# Deal of the CENTURY



## stonzthro (Jan 29, 2011)

Saw this on Craig's list - you might make a couple million on a deal like this...


I have a Stradavarius FULL size wood Cello. It is in very good shape. The pictures do not do justice of how beautiful it is, needs to be polished. The tag on the inside reads Anonio Stadivarius from 1714. I have not been able to get an exact appraisal of the instrument yet, but I am asking $3500.00 willing to consider offers. It is a beautiful instrument, emits the most amazing, soaring sound and is very old, but very well kept and absolutely needs to be sold to someone that will appreciate its beauty, and precious antique originality.......
If you are interested, please email any questions, contact info, and the best time to reach you, and I will get back to you as soon as possible!
SERIOUS INQUIRIES ONLY PLEASE....
Thank you!!

[/img]


----------



## snowleopard (Jan 29, 2011)

It's either: 

• A fake, a replica. 

• A sham. 

• Posted by someone ignorant. 

• Sold by now. 


http://www.nysun.com/arts/rare-cello-ex ... ion/83553/


----------



## Hannes_F (Jan 29, 2011)

The name of Antonio Stradivari is the most copied in string instrument making.

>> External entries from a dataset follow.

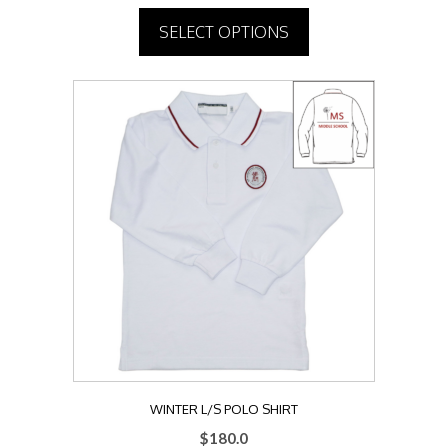
SELECT OPTIONS
This
product
has
multiple
variants.
The
options
may
be
chosen
on
the
product
page
WINTER L/S POLO SHIRT
$
180.0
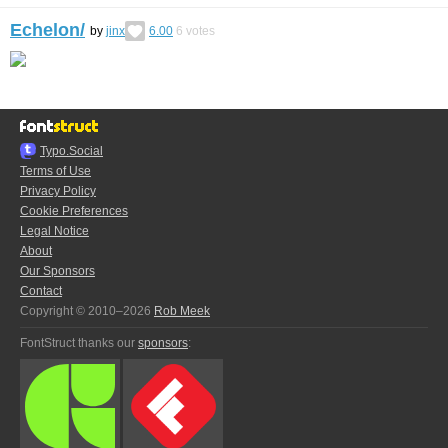
Echelon/
by
jinx
6.00
6
votes
Typo.Social
Terms of Use
Privacy Policy
Cookie Preferences
Legal Notice
About
Our Sponsors
Contact
Copyright © 2010–2026
Rob Meek
FontStruct thanks our
sponsors
:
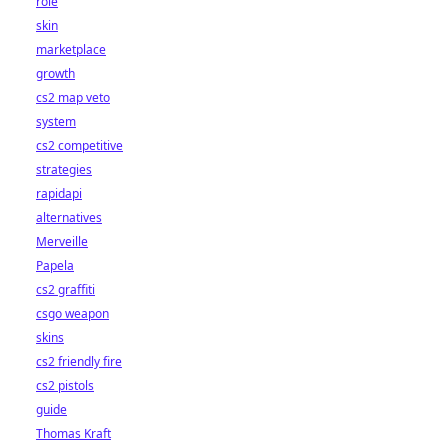
role
skin
marketplace
growth
cs2 map veto
system
cs2 competitive
strategies
rapidapi
alternatives
Merveille
Papela
cs2 graffiti
csgo weapon
skins
cs2 friendly fire
cs2 pistols
guide
Thomas Kraft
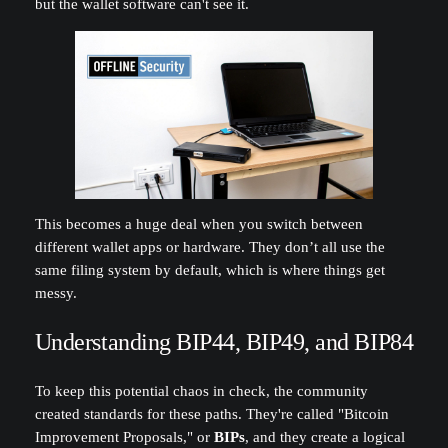
but the wallet software can't see it.
This becomes a huge deal when you switch between
different wallet apps or hardware. They don’t all use the
same filing system by default, which is where things get
messy.
Understanding BIP44, BIP49, and BIP84
To keep this potential chaos in check, the community
created standards for these paths. They're called "Bitcoin
Improvement Proposals," or
BIPs
, and they create a logical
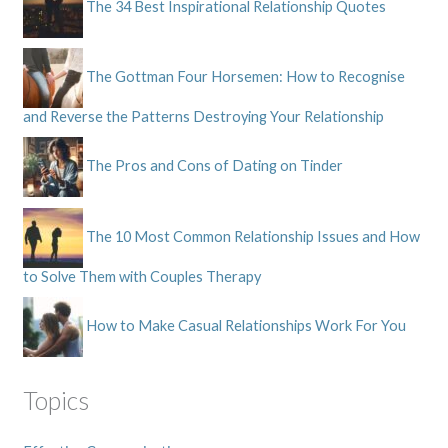
The 34 Best Inspirational Relationship Quotes
The Gottman Four Horsemen: How to Recognise
and Reverse the Patterns Destroying Your Relationship
The Pros and Cons of Dating on Tinder
The 10 Most Common Relationship Issues and How
to Solve Them with Couples Therapy
How to Make Casual Relationships Work For You
Topics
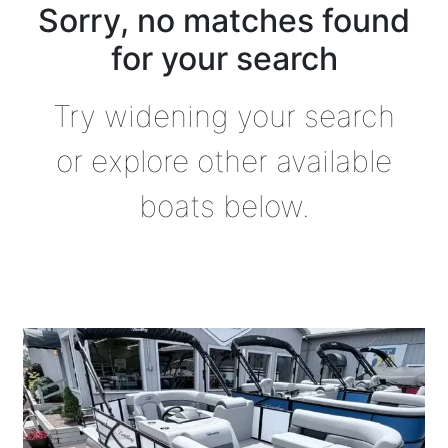
Sorry, no matches found
for your search
Try widening your search
or explore other available
boats below.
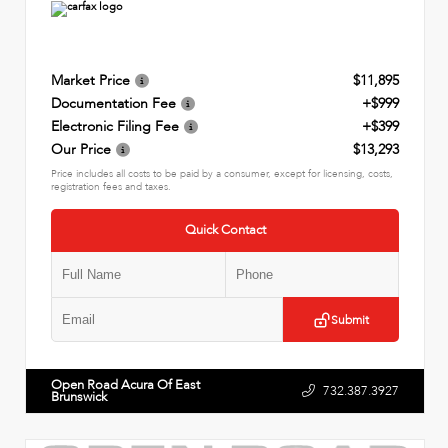
Market Price
$11,895
Documentation Fee
+$999
Electronic Filing Fee
+$399
Our Price
$13,293
Price includes all costs to be paid by a consumer, except for licensing, costs,
registration fees and taxes.
Quick Contact
Submit
Open Road Acura Of East
732.387.3927
Brunswick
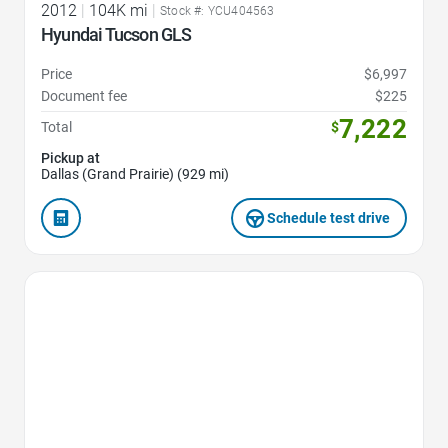
2012
|
104K mi
|
Stock #: YCU404563
Hyundai Tucson GLS
Price
$6,997
Document fee
$225
7,222
Total
$
Pickup at
Dallas (Grand Prairie) (929 mi)
Schedule test drive
Favorite Icon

It is easy, just print a paper label and glue it in. If you would collect all violins that are _certified _by experts to be made by him you get a large number certainly higher than what he was able to build in life. Take that by ten or hundred thousand and you have the number of copies.

The situation is so bad that some luthiers suggest to destroy any paper labels in violins because more than half of them have absolutely no evidence and an expert can judge the value of an instrument without that, too.

Regarding the photos it could be in the sub 1k range, so labeling it a Strad and getting 3k5 seems to be a good deal - for the vendor.


----------



## snowleopard (Jan 29, 2011)

That link I supplied I thought showed just how absurdly rare the real things really are, and why I felt this was a fake or replica from someone who didn't know better. But I didn't realize what Hans wrote about replicas until I looked it up. This link here says it all: 

http://www.holeintheweb.com/drp/bhd/StradivariusViolins.htm

And oh, history has a habit of repeating itself: 

http://www.mandolincafe.com/forum/showthread.php?59216-Stradivarious-violin-15000

o/~


----------



## rgames (Jan 29, 2011)

I think the fact that some string players use $2M instruments is clear evidence that they're paid too much 

I'm a clarinetist. I know a lot of clarinetists. I think if you add up the money spent on *every* clarinet in *every* major orchestra you'll still be under $2M.

I guess string players are just insecure 

rgames


----------



## Nick Batzdorf (Jan 29, 2011)

Amazing. I just bought another Strad from a Nigerian prince who was in dire straights and didn't know to launder his money.


----------



## wst3 (Jan 29, 2011)

rgames @ Sat Jan 29 said:


> I think the fact that some string players use $2M instruments is clear evidence that they're paid too much
> 
> I'm a clarinetist. I know a lot of clarinetists. I think if you add up the money spent on *every* clarinet in *every* major orchestra you'll still be under $2M.
> 
> ...



I don't know about insecure, but certainly there is pressure to purchase and play some silly expensive instruments. Sometimes the price reflects a previous owner, sometimes it is the maker, sometimes it is some other bit of history associated with the instrument. I've never heard a Strad up close and personal, but I have heard some really fine (and I'd assume expensive) instruments, and in the right hands they sound amazing, and even in the wrong hands they sound pretty darned good.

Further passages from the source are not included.